» **WHAT YOU SHOULD DO**:
Show, from the entries below, every line in which "produktu" appears.
● ● ● ●
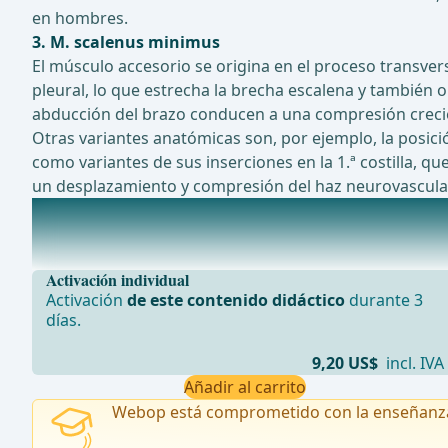
en hombres.
3. M. scalenus minimus
El músculo accesorio se origina en el proceso transverso d
pleural, lo que estrecha la brecha escalena y también o
abducción del brazo conducen a una compresión crecie
Otras variantes anatómicas son, por ejemplo, la posición
como variantes de sus inserciones en la 1.ª costilla, que
un desplazamiento y compresión del haz neurovascular
Causas habituales y adquiridas del TOS
1. Descenso del cinturón escapularEn el TOS de orige
Activación individual
Activación
de este contenido didáctico
durante 3
días.
9,20 US$
incl. IVA
Añadir al carrito
Webop está comprometido con la enseñanz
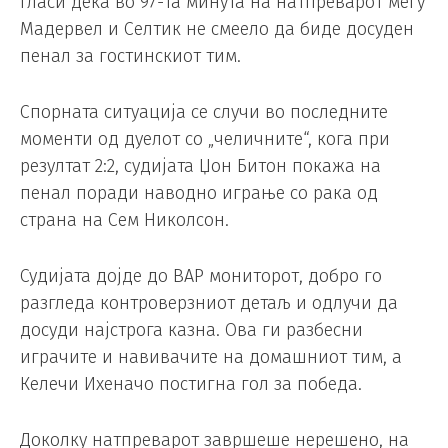
гласи дека во 97-та минута на натпреварот меѓу
Мадервел и Селтик не смеело да биде досуден
пенал за гостинскиот тим.
Спорната ситуација се случи во последните
моменти од дуелот со „челичните“, кога при
резултат 2:2, судијата Џон Битон покажа на
пенал поради наводно играње со рака од
страна на Сем Николсон.
Судијата дојде до ВАР мониторот, добро го
разгледа контроверзниот детаљ и одлучи да
досуди најстрога казна. Ова ги разбесни
играчите и навивачите на домашниот тим, а
Келечи Ихеначо постигна гол за победа.
Доколку натпреварот завршеше нерешено, на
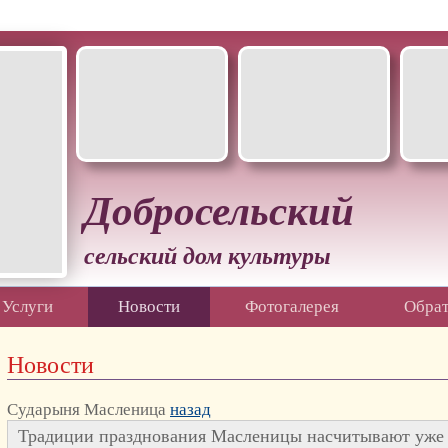
ский муниципальный округ
Добросельский
сельский дом культуры
Услуги
Новости
Фотогалерея
Обрат
Новости
Сударыня Масленица
назад
Традиции празднования Масленицы насчитывают уже 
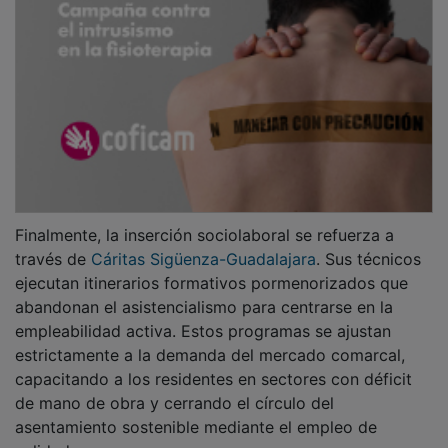
asentamiento sostenible mediante el empleo de
calidad.
PUBLICIDAD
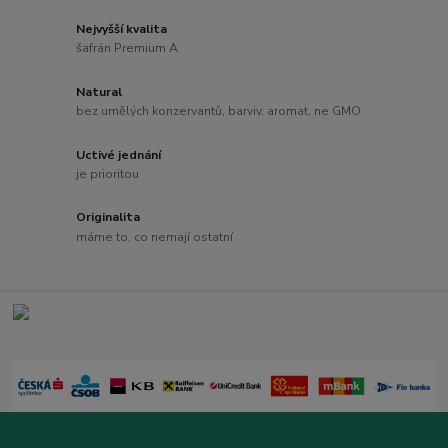
Nejvyšší kvalita
šafrán Premium A
Natural
bez umělých konzervantů, barviv, aromat, ne GMO
Uctivé jednání
je prioritou
Originalita
máme to, co nemají ostatní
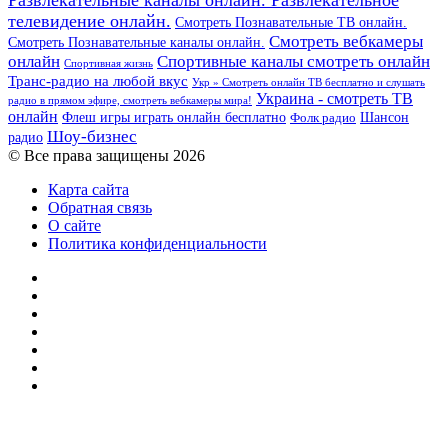
Развлекательные каналы онлайн. Развлекательное
телевидение онлайн.
Смотреть Познавательные ТВ онлайн.
Смотреть вебкамеры
Смотреть Познавательные каналы онлайн.
онлайн
Спортивные каналы смотреть онлайн
Спортивная жизнь
Транс-радио на любой вкус
Укр » Смотреть онлайн ТВ бесплатно и слушать
Украина - смотреть ТВ
радио в прямом эфире, смотреть вебкамеры мира!
онлайн
Шансон
Флеш игры играть онлайн бесплатно
Фолк радио
Шоу-бизнес
радио
© Все права защищены 2026
Карта сайта
Обратная связь
О сайте
Политика конфиденциальности
Facebook
Twitter
YouTube
vk.com
Одноклассники
Telegram
RSS
Кнопка
«Наверх»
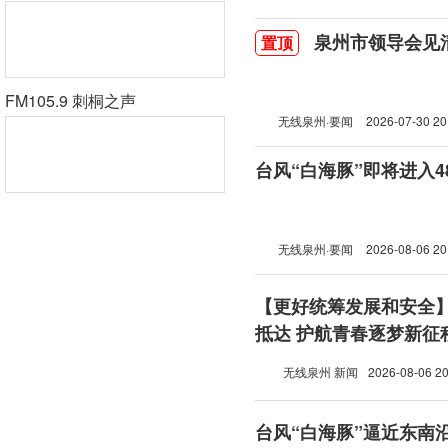
泉州市领导会见
置顶
FM105.9 刺桐之声
无线泉州·要闻
2026-07-30 20
台风“白海豚”即将进入
无线泉州·要闻
2026-08-06 20
【更好统筹发展和安全
抵达 护航青春逐梦新征
无线泉州 新闻
2026-08-06 20
台风“白海豚”逼近东南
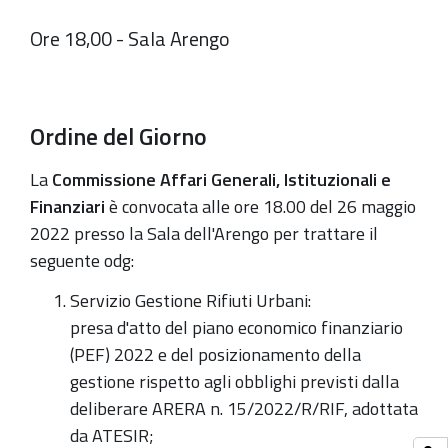
Ore 18,00 - Sala Arengo
Ordine del Giorno
La
Commissione Affari Generali, Istituzionali e
Finanziari
è convocata alle ore 18.00 del 26 maggio
2022 presso la Sala dell'Arengo per trattare il
seguente odg:
Servizio Gestione Rifiuti Urbani:
presa d'atto del piano economico finanziario
(PEF) 2022 e del posizionamento della
gestione rispetto agli obblighi previsti dalla
deliberare ARERA n. 15/2022/R/RIF, adottata
da ATESIR;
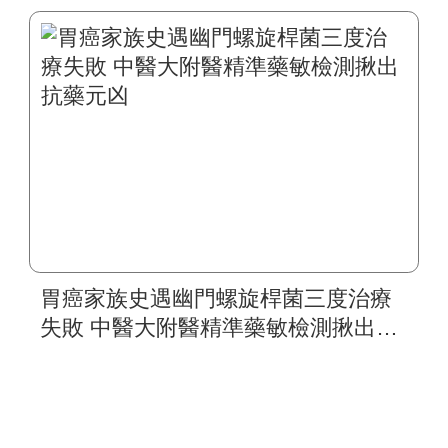
活
胃癌家族史遇幽門螺旋桿菌三度治療
失敗 中醫大附醫精準藥敏檢測揪出抗
藥元凶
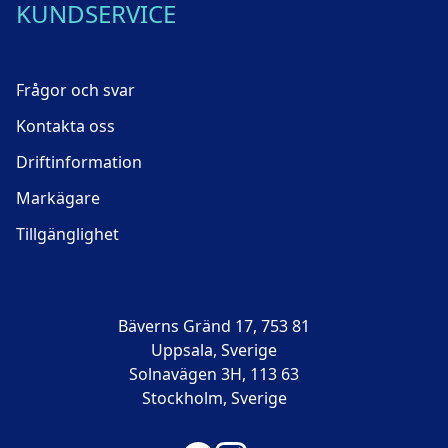
KUNDSERVICE
Frågor och svar
Kontakta oss
Driftinformation
Markägare
Tillgänglighet
Bäverns Gränd 17, 753 81
Uppsala, Sverige
Solnavägen 3H, 113 63
Stockholm, Sverige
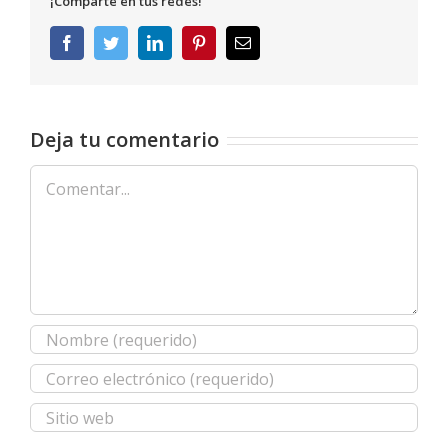
¡Comparte en tus redes!
Facebook
Twitter
LinkedIn
Pinterest
Correo
electrónico
Deja tu comentario
Comentar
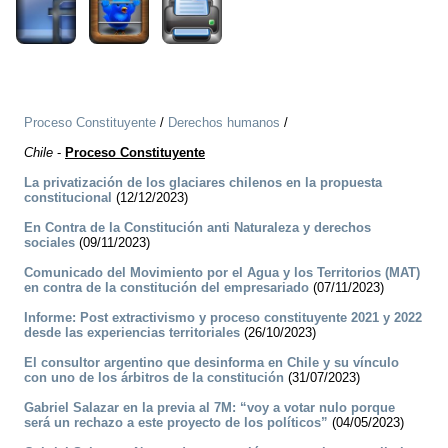
Proceso Constituyente
/
Derechos humanos
/
Chile
-
Proceso Constituyente
La privatización de los glaciares chilenos en la propuesta
constitucional
(12/12/2023)
En Contra de la Constitución anti Naturaleza y derechos
sociales
(09/11/2023)
Comunicado del Movimiento por el Agua y los Territorios (MAT)
en contra de la constitución del empresariado
(07/11/2023)
Informe: Post extractivismo y proceso constituyente 2021 y 2022
desde las experiencias territoriales
(26/10/2023)
El consultor argentino que desinforma en Chile y su vínculo
con uno de los árbitros de la constitución
(31/07/2023)
Gabriel Salazar en la previa al 7M: “voy a votar nulo porque
será un rechazo a este proyecto de los políticos”
(04/05/2023)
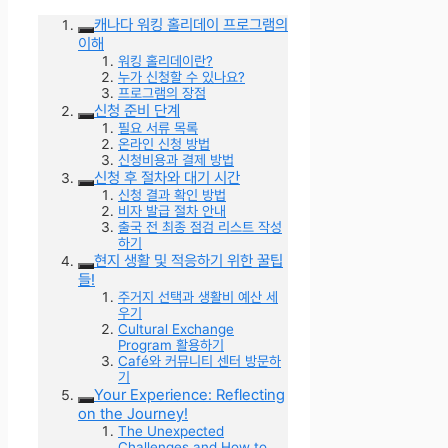
캐나다 워킹 홀리데이 프로그램의
이해
워킹 홀리데이란?
누가 신청할 수 있나요?
프로그램의 장점
신청 준비 단계
필요 서류 목록
온라인 신청 방법
신청비용과 결제 방법
신청 후 절차와 대기 시간
신청 결과 확인 방법
비자 발급 절차 안내
출국 전 최종 점검 리스트 작성
하기
현지 생활 및 적응하기 위한 꿀팁
들!
주거지 선택과 생활비 예산 세
우기
Cultural Exchange
Program 활용하기
Café와 커뮤니티 센터 방문하
기
Your Experience: Reflecting
on the Journey!
The Unexpected
Challenges and How to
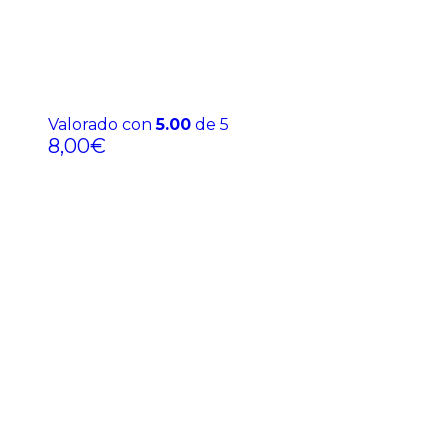
Valorado con
5.00
de 5
8,00
€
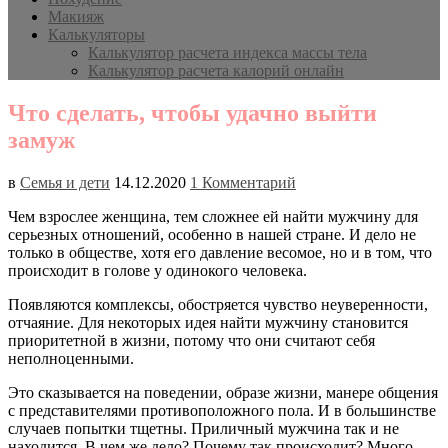
Макияж
Калькуляторы
Калькулятор расчета индекса массы тела
Калькулятор расчета калорий онлайн
Что сделать, чтобы удачно выйти
замуж
в
Семья и дети
14.12.2020
1 Комментарий
Чем взрослее женщина, тем сложнее ей найти мужчину для
серьезных отношений, особенно в нашей стране. И дело не
только в обществе, хотя его давление весомое, но и в том, что
происходит в голове у одинокого человека.
Появляются комплексы, обостряется чувство неуверенности,
отчаяние. Для некоторых идея найти мужчину становится
приоритетной в жизни, потому что они считают себя
неполноценными.
Это сказывается на поведении, образе жизни, манере общения
с представителями противоположного пола. И в большинстве
случаев попытки тщетны. Приличный мужчина так и не
находится. В чем же дело? Почему так происходит? Много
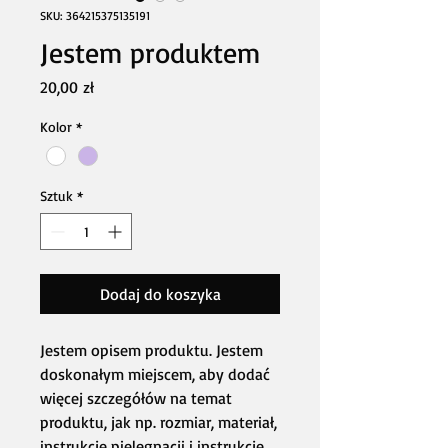
SKU: 364215375135191
Jestem produktem
Cena
20,00 zł
Kolor
*
Sztuk
*
Dodaj do koszyka
Jestem opisem produktu. Jestem 
doskonałym miejscem, aby dodać 
więcej szczegółów na temat 
produktu, jak np. rozmiar, materiał, 
instrukcje pielęgnacji i instrukcje 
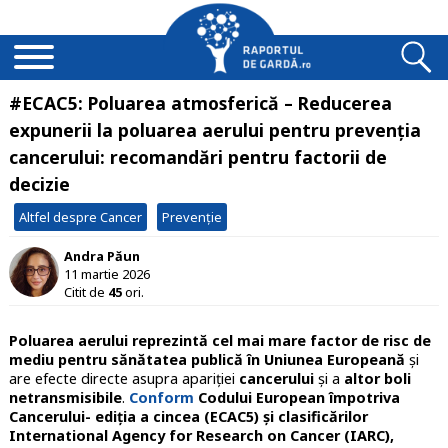
#ECAC5: Poluarea atmosferică – Reducerea
expunerii la poluarea aerului pentru prevenția
cancerului: recomandări pentru factorii de
decizie
Altfel despre Cancer
Prevenție
Andra Păun
11 martie 2026
Citit de
45
ori.
Poluarea aerului reprezintă cel mai mare factor de risc de
mediu pentru sănătatea publică în Uniunea Europeană
și
are efecte directe asupra apariției
cancerului
și a
altor boli
netransmisibile
.
Conform
Codului European împotriva
Cancerului- ediția a cincea (ECAC5)
și clasificărilor
International Agency for Research on Cancer (IARC),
● ● ● ●
» **TASK ANSWER**:
Jestem opisem produktu. Jestem 
produktu, jak np. rozmiar, materiał, 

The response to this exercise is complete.